Spreco alimentare: i dati
Tuttavia, se si considera lo spreco pro-capite, la classifica cambia radicalmente. A guidare questa particolare graduatoria sono Cipro, con ben 294 kg di cibo sprecato per abitante, seguita da Danimarca (254 kg) e Grecia (193 kg). L’Italia, pur restando al di sotto di questi livelli, registra comunque un valore superiore alla media europea con 139 kg pro-capite, posizionandosi all’11° posto.
A livello globale, secondo le rilevazioni del Centro Studi Divulga su dati Fao-Ocse, sono frutta e verdura a rappresentare il cuore del problema, con percentuali rispettivamente del 20% e del 33% sul totale degli sprechi. Seguono i cereali, che con il 23% si confermano come l’alimento più consumato e allo stesso tempo più disperso. Carne e latticini, pur costituendo solo l’8% dello spreco in termini di volume, hanno un’incidenza economica significativa, arrivando a rappresentare un terzo del valore complessivo del cibo gettato.
Il quadro diventa ancora più critico se si guarda alle previsioni future. “Se non assisteremo a un reale cambio di passo, entro il 2033 i dati su sprechi e perdite alimentari potrebbero peggiorare con una perdita aggiuntiva di cibo quantificabile in 230 milioni di tonnellate in più rispetto al periodo attuale“, avverte il Centro Studi Divulga. Un monito che suona come un campanello d’allarme sulla necessità di politiche più incisive per arginare il fenomeno.
Le conseguenze
Ma lo spreco alimentare non ha solo un impatto etico e ambientale: le conseguenze economiche sono altrettanto rilevanti. “Il cibo sprecato e perso è costato in media a ogni italiano 372 euro per un totale di quasi 22 miliardi”, rileva il Centro Studi Divulga in base alle rilevazioni su dati Eurostat aggiornati al 2022. In base a queste rilevazioni “il 76% delle perdite economiche per lo spreco di cibo, pari a 15,8 miliardi, si genera in famiglia tra le mura domestiche, mentre il restante 24% si suddivide tra commercio e distribuzione (8% pari a 1,7 miliardi), ristorazione (6% pari a 1,3 miliardi), produzione primaria (6% per un ammontare complessivo di 1,1 miliardi) e industria alimentare (5% pari a 965 milioni).”

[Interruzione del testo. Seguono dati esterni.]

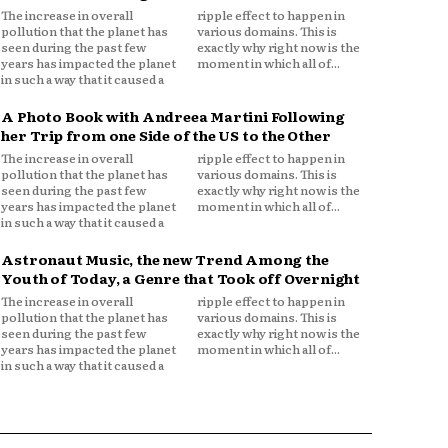
The increase in overall
ripple effect to happen in
pollution that the planet has
various domains. This is
seen during the past few
exactly why right now is the
years has impacted the planet
moment in which all of...
in such a way that it caused a
A Photo Book with Andreea Martini Following
her Trip from one Side of the US to the Other
The increase in overall
ripple effect to happen in
pollution that the planet has
various domains. This is
seen during the past few
exactly why right now is the
years has impacted the planet
moment in which all of...
in such a way that it caused a
Astronaut Music, the new Trend Among the
Youth of Today, a Genre that Took off Overnight
The increase in overall
ripple effect to happen in
pollution that the planet has
various domains. This is
seen during the past few
exactly why right now is the
years has impacted the planet
moment in which all of...
in such a way that it caused a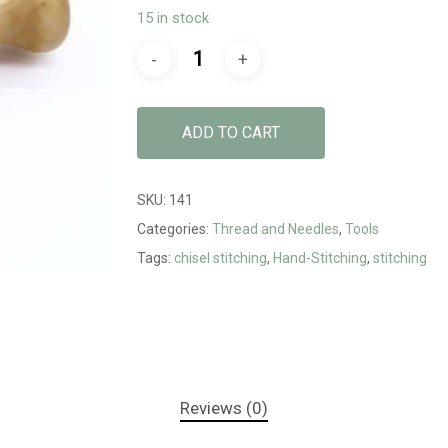
15 in stock
ADD TO CART
SKU:
141
Categories:
Thread and Needles
,
Tools
Tags:
chisel stitching
,
Hand-Stitching
,
stitching
Reviews (0)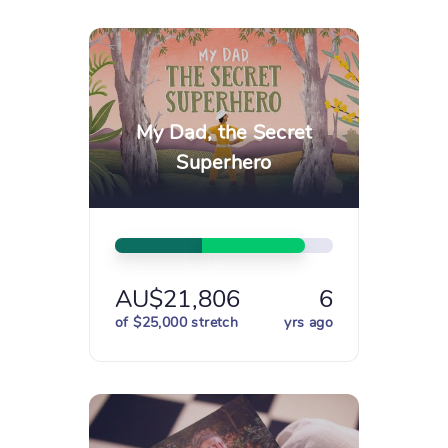
My Dad, the Secret
Superhero
AU$21,806
6
of $25,000 stretch
yrs ago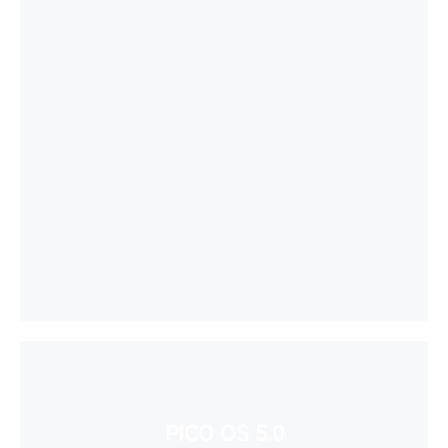
PICO OS 5.0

A livello generale, nell’Unione Europea, il 10% degli alimenti immessi nel mercato viene perso o sprecato, con un costo stimato di circa 145 miliardi di euro. “Il 59% è attribuibile al consumo domestico (86 miliardi), con un costo medio di 354 euro per abitante sommando tutte le fasi della filiera“, spiega il Centro Studi Divulga.

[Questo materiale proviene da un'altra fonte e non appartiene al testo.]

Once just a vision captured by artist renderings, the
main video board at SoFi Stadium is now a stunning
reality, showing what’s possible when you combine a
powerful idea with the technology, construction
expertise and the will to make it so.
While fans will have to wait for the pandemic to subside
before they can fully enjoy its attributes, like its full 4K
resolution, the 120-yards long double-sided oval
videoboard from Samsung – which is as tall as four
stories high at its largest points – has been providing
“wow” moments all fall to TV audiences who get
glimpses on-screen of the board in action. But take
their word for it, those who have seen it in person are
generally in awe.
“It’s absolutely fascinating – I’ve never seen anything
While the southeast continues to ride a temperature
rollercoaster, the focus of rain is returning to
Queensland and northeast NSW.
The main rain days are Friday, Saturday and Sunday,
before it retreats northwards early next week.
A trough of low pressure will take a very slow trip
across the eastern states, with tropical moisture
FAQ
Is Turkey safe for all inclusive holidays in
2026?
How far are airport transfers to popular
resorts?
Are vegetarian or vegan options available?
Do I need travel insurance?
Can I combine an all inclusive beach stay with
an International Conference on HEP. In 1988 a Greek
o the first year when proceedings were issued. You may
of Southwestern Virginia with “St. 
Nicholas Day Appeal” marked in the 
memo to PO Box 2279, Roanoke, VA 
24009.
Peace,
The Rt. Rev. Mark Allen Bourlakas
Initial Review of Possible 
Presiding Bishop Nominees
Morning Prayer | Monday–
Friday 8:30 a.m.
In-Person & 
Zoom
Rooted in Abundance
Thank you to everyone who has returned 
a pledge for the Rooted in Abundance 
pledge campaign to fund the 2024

Tra i Paesi europei con le peggiori performance sullo spreco alimentare, in base alla rielaborazione di Divulga su dati Eurostat, figurano Cipro (788€ pro-capite), Danimarca (680€ pro-capite), Grecia (517€ pro-capite), Portogallo (496€ pro-capite) e Norvegia (442€ pro-capite). Al contrario, tra i Paesi più virtuosi si segnalano la Slovenia (190€ pro-capite), la Croazia (193€ pro-capite) e l’Ungheria (255€ pro-capite).